We are working with schools, our local YMCA, our County Extension Office, 4-H, churches, our county sports complex, Junior Achievement, our local community college, local business and economic development organizations, our county Agency for Substance Abuse Policy (ASAP), outdoor education programs, mentoring programs, healthcare providers, our Career and Technology Center, the West Area Health Education Center (AHEC), substance use treatment providers, and others of our nonprofit community partners to adapt and implement the IMP program here. The key to the program is to have structured, supervised activities available for kids when school is not in session, both after school and when school is not in session. We are going to start out our program with activities in five areas: athletics, arts, career/mentoring/life skills, gaming and digital arts, and outdoors and agriculture. This is a permanent project, not a two- or three-year thing, so we will adjust our activities as things progress, based on interests and impacts. We will also be working with the schools and other organizations to help parents and adults engage more effectively with our kids.

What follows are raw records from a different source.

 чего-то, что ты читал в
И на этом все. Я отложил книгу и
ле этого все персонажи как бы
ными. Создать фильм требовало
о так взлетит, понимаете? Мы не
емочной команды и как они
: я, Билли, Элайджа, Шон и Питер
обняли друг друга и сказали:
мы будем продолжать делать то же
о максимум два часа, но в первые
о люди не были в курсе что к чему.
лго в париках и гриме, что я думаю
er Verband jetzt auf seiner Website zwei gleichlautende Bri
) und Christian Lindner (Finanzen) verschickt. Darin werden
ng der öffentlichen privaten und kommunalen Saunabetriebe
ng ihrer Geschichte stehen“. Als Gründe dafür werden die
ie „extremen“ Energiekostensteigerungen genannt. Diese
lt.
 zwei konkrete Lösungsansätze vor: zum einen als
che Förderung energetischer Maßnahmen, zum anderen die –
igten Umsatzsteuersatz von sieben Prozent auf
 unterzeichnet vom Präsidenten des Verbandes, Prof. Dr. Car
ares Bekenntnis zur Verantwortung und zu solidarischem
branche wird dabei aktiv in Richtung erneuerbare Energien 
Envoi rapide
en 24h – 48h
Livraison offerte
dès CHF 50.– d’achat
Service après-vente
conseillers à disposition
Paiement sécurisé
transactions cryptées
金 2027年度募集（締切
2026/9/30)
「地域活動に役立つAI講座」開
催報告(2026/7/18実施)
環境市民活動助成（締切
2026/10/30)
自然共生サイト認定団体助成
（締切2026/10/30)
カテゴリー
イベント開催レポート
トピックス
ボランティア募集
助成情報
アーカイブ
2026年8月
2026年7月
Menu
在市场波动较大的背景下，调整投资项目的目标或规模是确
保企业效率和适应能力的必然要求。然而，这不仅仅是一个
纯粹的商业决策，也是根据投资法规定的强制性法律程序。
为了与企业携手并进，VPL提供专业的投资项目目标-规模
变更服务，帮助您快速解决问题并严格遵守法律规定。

One of the great things about this program is that, even if it fails completely to prevent substance use among our youth (which, based on the past record of success of the program, won’t happen), just expanding the activities available to our kids will be a HUGE win, filling a need that has been noted on every community needs assessment we’ve had in the past 50 years.

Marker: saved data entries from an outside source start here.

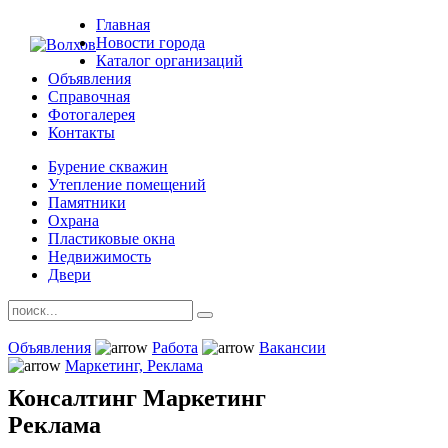
Главная
Новости города
Каталог организаций
Объявления
Справочная
Фотогалерея
Контакты
Бурение скважин
Утепление помещений
Памятники
Охрана
Пластиковые окна
Недвижимость
Двери
Объявления
Работа
Вакансии
Маркетинг, Реклама
Консалтинг Маркетинг
Реклама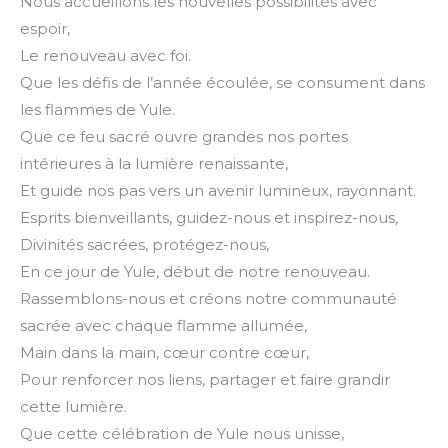
Nous accueillons les nouvelles possibilités avec
espoir,
Le renouveau avec foi.
Que les défis de l’année écoulée, se consument dans
les flammes de Yule.
Que ce feu sacré ouvre grandes nos portes
intérieures à la lumière renaissante,
Et guide nos pas vers un avenir lumineux, rayonnant.
Esprits bienveillants, guidez-nous et inspirez-nous,
Divinités sacrées, protégez-nous,
En ce jour de Yule, début de notre renouveau.
Rassemblons-nous et créons notre communauté
sacrée avec chaque flamme allumée,
Main dans la main, cœur contre cœur,
Pour renforcer nos liens, partager et faire grandir
cette lumière.
Que cette célébration de Yule nous unisse,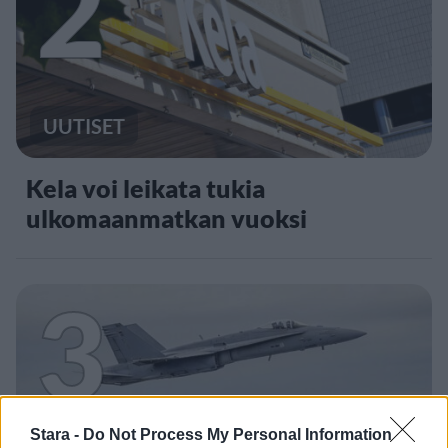
2
UUTISET
Kela voi leikata tukia
ulkomaanmatkan vuoksi
3
Stara -
Do Not Process My Personal Information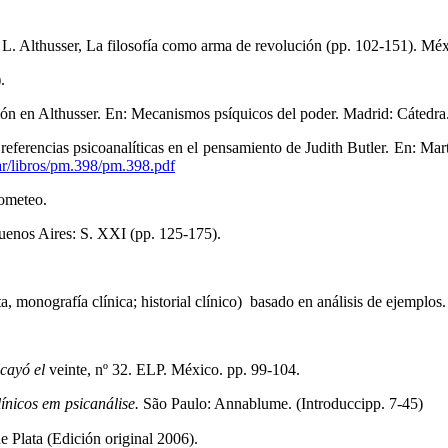
: L. Althusser, La filosofía como arma de revolución (pp. 102-151). Mé
.
ción en Althusser. En: Mecanismos psíquicos del poder. Madrid: Cátedra.
eferencias psicoanalíticas en el pensamiento de Judith Butler. En: Mart
r/libros/pm.398/pm.398.pdf
rometeo.
Buenos Aires: S. XXI (pp. 125-175).
ta, monografía clínica; historial clínico) basado en análisis de ejemplos.
 cayó el
veinte, nº 32. ELP. México. pp. 99-104.
ínicos em psicanálise.
São Paulo: Annablume. (Introduccipp. 7-45)
 Plata (Edición original 2006).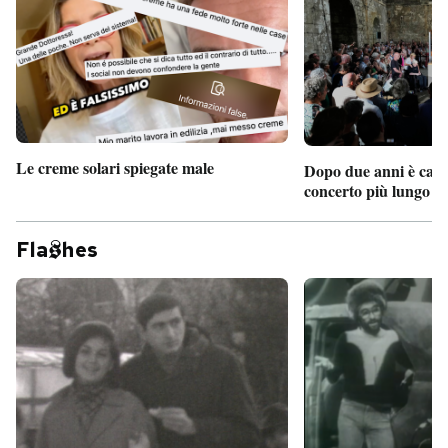
Le creme solari spiegate male
Dopo due anni è camb
concerto più lungo d
Fla
hes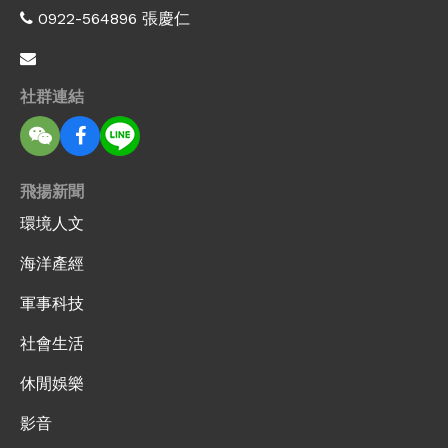
0922-564896 張慶仁
社群連結
飛揚新聞
環境人文
海洋產經
軍事科技
社會生活
休閒娛樂
影音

We’re currently building up our coalition of partners and laying out the plans for our activities. We are also already working on some of the logistical challenges that we know, again, based on the experience of other IMP programs, we will encounter, mainly transportation (bringing the activities and the kids together) and the costs associated with some activities. Of course, this program, like everything else, is subject to funding limitations, but we are, and have been, working on that challenge for quite some time. We will not allow either of those factors to prevent any of our youth from taking advantage of this program. We plan to kick off the program in September of this year, as the new school year begins.